Modern day slavery? Britain and Lebanon

British ambassadors look closer to home

In a previous post I described how it was fashionable to employ domestic servants in Lebanon and how they were often from Ethiopia and the Philippines. At the time I didn’t consider the origins of what might be called modern day slavery or recall anyone’s experiences. The entry merely referred to the 2014 Mayday demonstrations, where the Lebanese trade union movement demanded more rights for the migrant work force.

Today my interest in the subject was revived by a ‘BBC Radio 4’ programme entitled ‘Face the Facts’, which described the working conditions of domestic servants employed by the rich Gulf Arabs predominantly from Saudi and the various Amirates.

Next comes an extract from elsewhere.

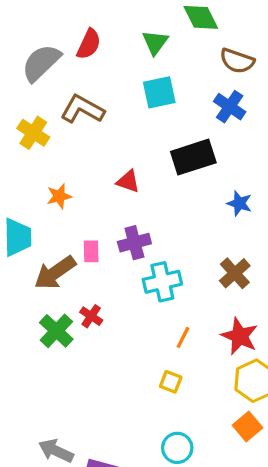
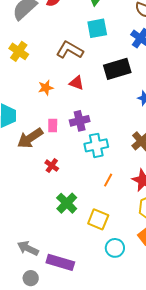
brown L-shape: (82, 109) -> (70, 50), moved
orange star: (59, 196) -> (46, 88), moved
green cross: (56, 331) -> (67, 203), moved
yellow square: (171, 382) -> (98, 219), moved, size x1.5
cyan circle: (177, 448) -> (115, 248), moved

During my visit last year the British ambassador, one Mr Tom Fletcher, was also in Lebanon, the purpose of his visit, reportedly, was to speak up for the domestic servants employed there.

Some slave tales from Britain and Lebanon

Facing the facts, the 2012 law

The programme referred to changes in the law, introduced in 2012, whereby domestic staff are ”tied” to their employers and cannot escape any ill treatment inflicted upon them. One woman stated how her employers called her insulting names and how she was forced to work long hours. She and her family back home were so obviously dependent on her wages she had no choice but to stay in employment. Another woman was burned with an iron just because it wouldn’t heat up quickly enough.

Though people believed it would be different in Britain the 2012 change in the law meant, that as soon as an employee escaped from their employer, they were illegal and could be deported immediately. The one improvement was that people now are only expected to work for fourteen hours a day.

As the word ”tied” suggests, the people concerned do not have their own visas, so presenter John Waites suggested a return to the old system. It was patently obvious, that the government wishes to limit the numbers of immigrants, even if  people are mistreated or harmed by their employers. There is a modern slavery bill going through Parliament but it doesn’t include plans to return to the pre 2012 situation.

Life in Lebanon (not a happy one)

Someone I met in Lebanon described how her friend, who was a domestic servant managed to find another job washing up but when the police discovered she was working illegally they contacted her registered employer, who denied knowing her and worse deprived her of almost a year’s wages. This meant that not only was she deported back to Ethiopia but was forced to return empty handed.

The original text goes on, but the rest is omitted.